Oakridge redevelopment has neighbours upset

Dec 19 2017, 3:36 pm

We’ve heard this story before, developer proposes large towers to a part of town unaccustomed to them, current residents are infuriated. With the pending Oakridge redevelopment, 13 residential towers have been proposed. The height varies from 18 to 45 storeys, making these the tallest towers in the City of Vancouver outside the downtown core. 

After downtown and the Broadway Corridor, the Oakridge Centre redevelopment has the biggest potential to increase jobs and density in the city. Literally located at the centre of the city and next to a rapid transit station, one would think that it would make sense to build tall and maximize the potential of the location. Apparently, this reasoning is lost on many residents.

The City should do whatever it takes to increase the density along major transit lines because citizens want to live near rapid transit. But of course, shortsighted residents are more worried about their precious views then the advancement of the city they live in. It is unfortunate that some current residents will lose views, however, in a growing city, how can one expect to keep such precious views?

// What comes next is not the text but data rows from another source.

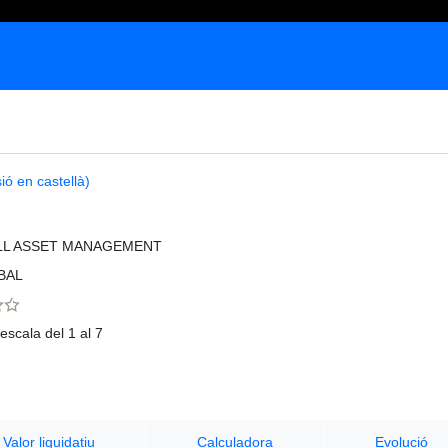
ió en castellà)
LL ASSET MANAGEMENT
BAL
escala del 1 al 7
Valor liquidatiu
Calculadora
Evolució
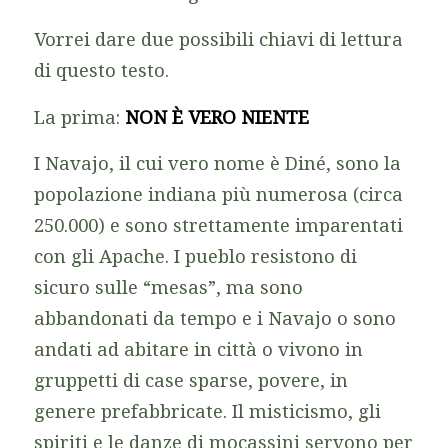
Vorrei dare due possibili chiavi di lettura
di questo testo.
La prima:
NON È VERO NIENTE
I Navajo, il cui vero nome è Diné, sono la
popolazione indiana più numerosa (circa
250.000) e sono strettamente imparentati
con gli Apache. I pueblo resistono di
sicuro sulle “mesas”, ma sono
abbandonati da tempo e i Navajo o sono
andati ad abitare in città o vivono in
gruppetti di case sparse, povere, in
genere prefabbricate. Il misticismo, gli
spiriti e le danze di mocassini servono per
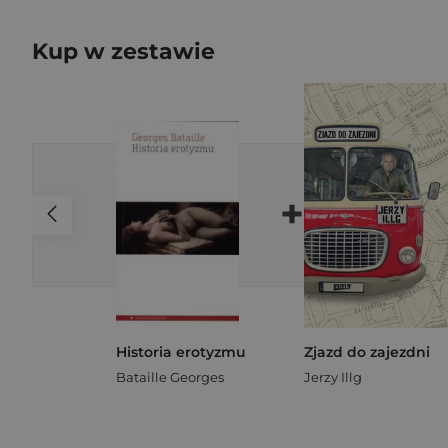
Kup w zestawie
+
Historia erotyzmu
Zjazd do zajezdni
Bataille Georges
Jerzy Illg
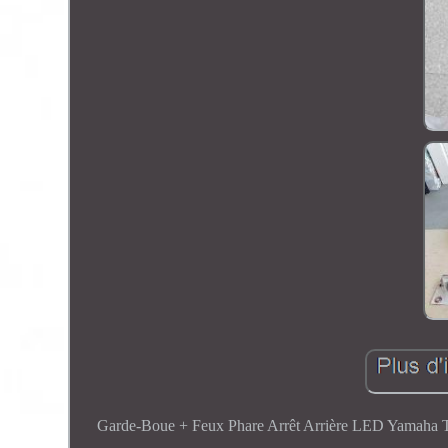
Garde-Boue + Feux Phare Arrêt Arrière LED Yamaha Tm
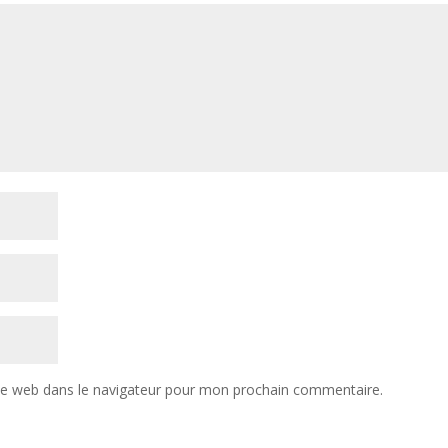
te web dans le navigateur pour mon prochain commentaire.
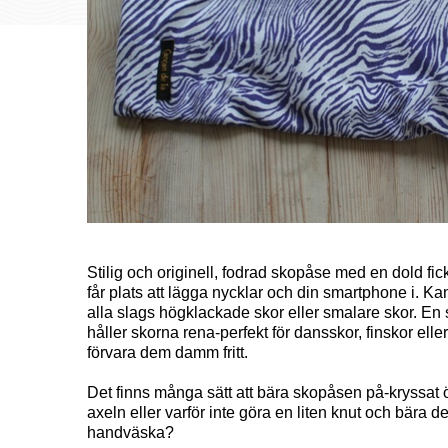
Stilig och originell, fodrad skopåse med en dold fick
får plats att lägga nycklar och din smartphone i. K
alla slags högklackade skor eller smalare skor. En s
håller skorna rena-perfekt för dansskor, finskor eller
förvara dem damm fritt.
Det finns många sätt att bära skopåsen på-kryssat ö
axeln eller varför inte göra en liten knut och bära 
handväska?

Currently the City of Vancouver has approved developments up to 31 storeys at Joyce-Collingwood, and up to 35 storeys at Cambie and Marine Drive. And if you think that that is too tall, just take a look at what they are doing in Burnaby where 50 storey buildings are becoming routine in Metrotown and the Brentwood Centre Redevelopment calls for a 70-storey tower.

If approved, Oakridge Centre will rival Metrotown, Coquitlam Centre and Surrey City Centre in scope and size.

The rezoning application for Oakridge Centre proposes over 4,500,000 square feet of development.

  • Retail (sq. ft.) from 620,000 to 1,430,600
  • Office (sq. ft.) from 126,000 to 424,259
  • Amenity (sq. ft.) from 26,000 to 45,000
  • Residential (sq. ft.) from 50,000 to 2,697,700
  • TOTAL (sq. ft.) from 822,000 to 4,597,559

Above images by Built Form from Skyscraper Forum.

More public consultation and a formal public hearing will be initiated should council agree to move forward with the rezoning process.